BB: Yes, but there are American bands that have just as much technique: Weather Report, DiMeola, Chick Corea, you name it. Sure, there’s spontaneity, and if the feeling’s right, a little less precision won’t hurt. I mean, they don’t sound sloppy.

MS: Certainly not the people you mentioned. Maybe it’s just that people think of some other kind of American music, Top 40 maybe.

BB: Oh God, I hope not. I mean, I don’t listen to that stuff too often. It’s nice once in a while I guess, but I prefer to be stimulated on a musical level. I like something musically challenging and exciting going on.

Another thing that’s quite different about American as opposed to English music is that with a lot of American music, people are doing backing sessions for one performer, rather than being just in one band for a while. So they’re exposed to many different things. And I find that attractive. I almost envy them, people like Steve Gadd. I obviously like being in Tull, but I still have a sort of longing to play with different people. I suppose anyone would.

MS: Have you ever been accused by anyone of overplaying, and if so, how do you react to that?

BB: Well, it’s been mentioned, but I’m always aware of it and agree that I do tend to do that. That’s why I’m so self-critical. But there are times when you just can’t resist going with a little something here or there.

MS: A flick of the cymbal, a snare drum roll…

BB: Exactly. Little flourishes and things. They’re great fun and if they work in the music it’s great. But they can become very tempting, you know, and you could get drawn into just doing them and then you’d certainly be overplaying. In Tull’s music there’s so much going on that one hasn’t the self-control not to add in his own thing. But the virtuosity has to be controlled, absolutely. But if it’s too controlled, too disciplined, it becomes cold. It’s a very fine line.
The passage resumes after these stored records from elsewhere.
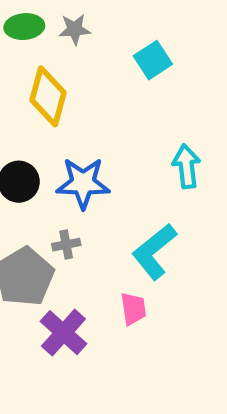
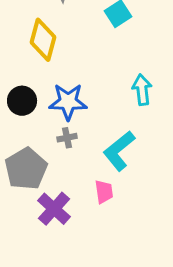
gray cross: (66, 245) -> (67, 138), moved

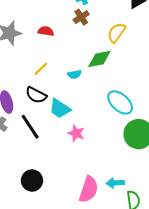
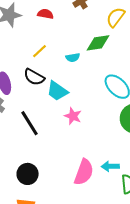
black line: (30, 127) -> (29, 123), moved
black circle: (32, 181) -> (28, 174), moved

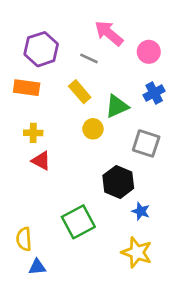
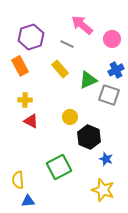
orange rectangle: (27, 88) -> (20, 66), turned 54
yellow circle: (93, 129) -> (70, 117), moved
gray square: (146, 143) -> (109, 95), moved

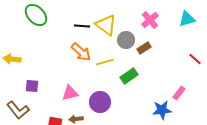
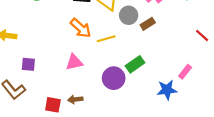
green rectangle: (129, 76) -> (135, 64), moved
pink triangle: (70, 93) -> (74, 62), moved
purple circle: (100, 102) -> (114, 78), moved

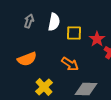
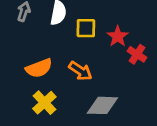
orange semicircle: (27, 59) -> (39, 68), moved

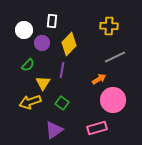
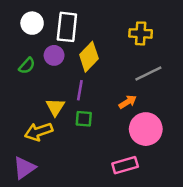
white rectangle: (52, 21) -> (67, 27), size x1.6
white circle: (24, 30) -> (32, 23), moved
green semicircle: (28, 65) -> (27, 66), moved
green square: (62, 103) -> (84, 119), moved, turned -32
purple triangle: (54, 130) -> (24, 168), moved

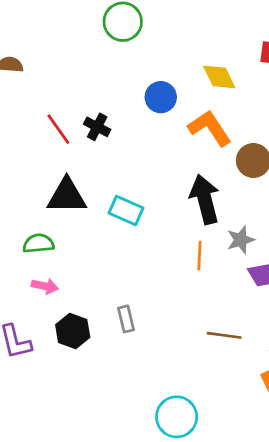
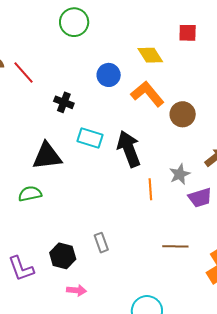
red line: (58, 129) -> (23, 72), moved
black arrow: (205, 199) -> (129, 149), moved
cyan rectangle: (126, 210) -> (90, 138), moved
pink arrow: (45, 286) -> (76, 290), moved

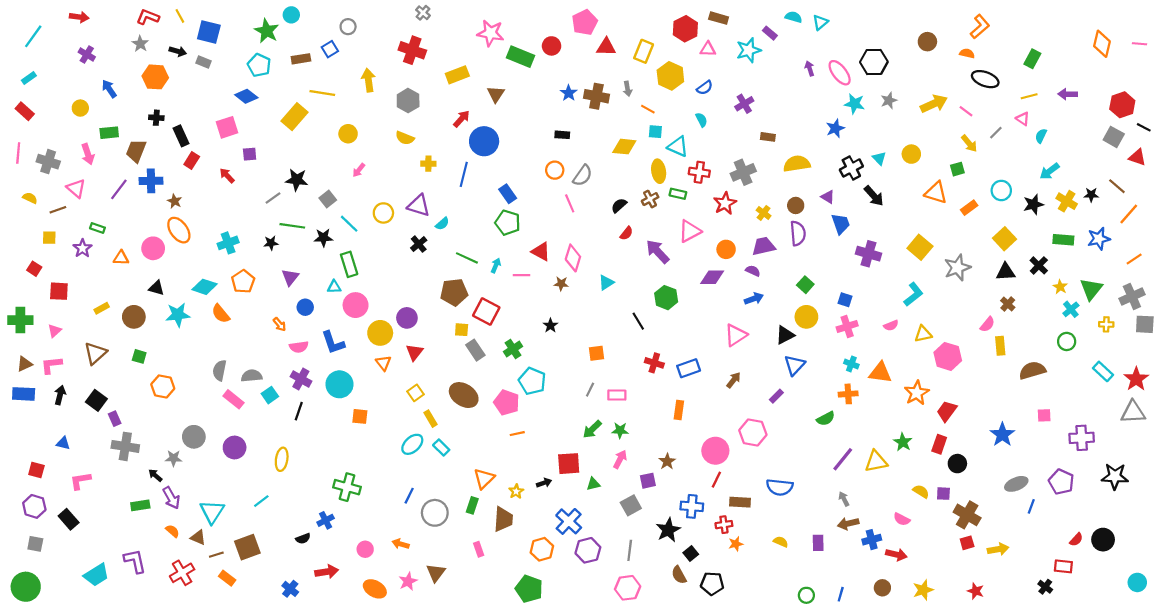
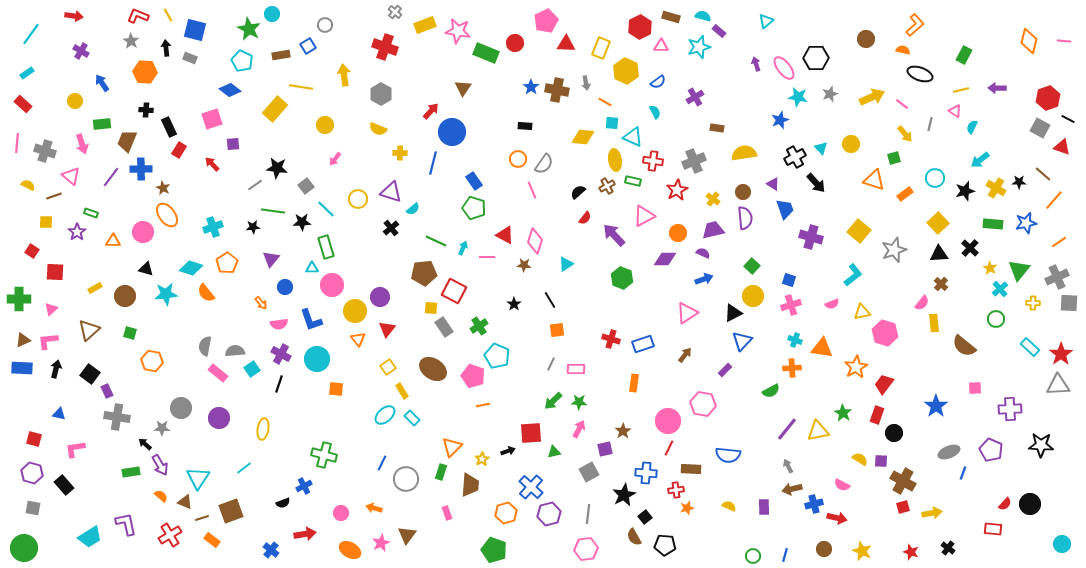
cyan semicircle: (794, 17) -> (703, 16), moved
black arrow: (178, 51) -> (166, 48), turned -112
yellow rectangle: (457, 75) -> (425, 25), moved
gray line: (996, 133) -> (930, 124), turned -32
black line: (638, 321) -> (550, 300), moved
brown semicircle: (1032, 370) -> (964, 346), turned -125
black cross: (1045, 587) -> (948, 548), moved
yellow star: (923, 590) -> (862, 551), turned -30

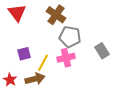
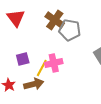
gray pentagon: (70, 37) -> (70, 30), moved
pink cross: (66, 58) -> (54, 63), moved

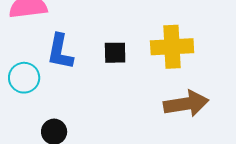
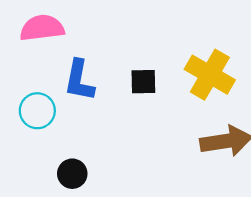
yellow cross: (172, 47) -> (210, 75), turned 33

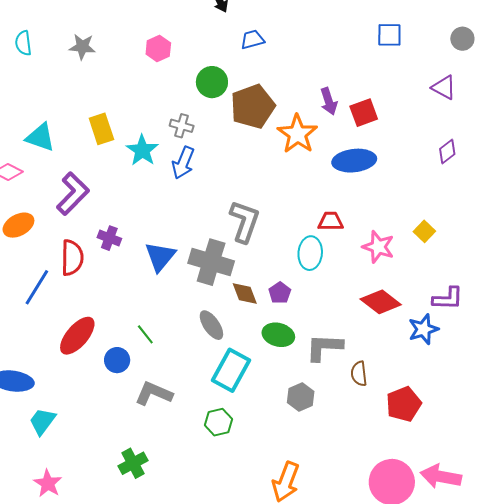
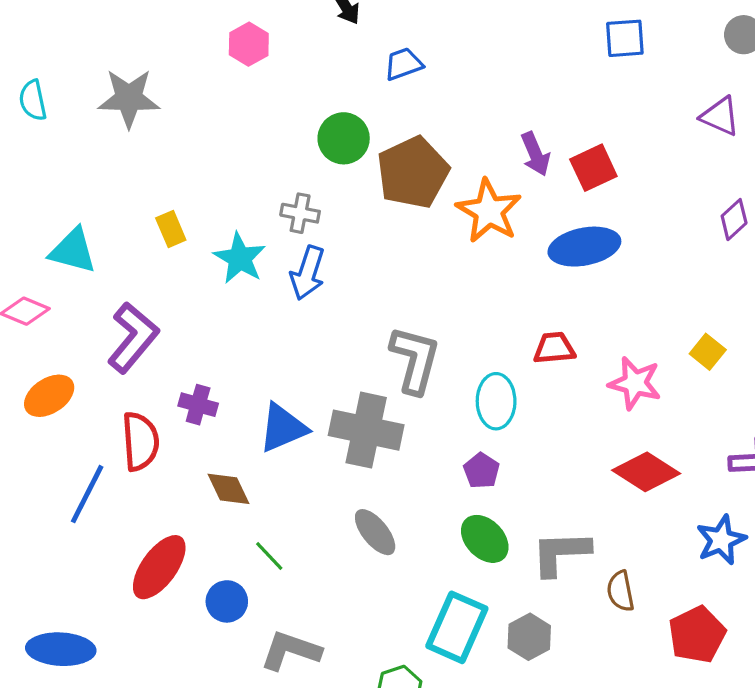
gray star: (82, 47) -> (129, 98), size x1.4
pink hexagon: (158, 49) -> (249, 44), moved
yellow rectangle: (101, 129) -> (171, 229), size x0.7
cyan ellipse: (310, 253) -> (496, 401), moved
blue triangle: (160, 257) -> (283, 428), turned 32
brown diamond: (245, 293) -> (229, 489), moved
blue star: (423, 329) -> (721, 540), moved
green ellipse: (278, 335) -> (485, 539), turned 36
cyan rectangle: (231, 370) -> (457, 627), moved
MS: Nicely put. Any parting words for the aspiring drummers out there?

BB: Don’t do it! I don’t need the competition. Don’t smoke cigarettes, which is something I must stop doing myself. Get in shape, practice a bit, and do what you like and don’t let yourself get too satisfied. And never lose the heart and soul of what you’re doing. That’s what was so great about Keith Moon, as great as he was, as technically excellent and crazy and mad a drummer as he was, the excitement, the soul of what he was doing was always there. You could feel it. That’s what it’s all about.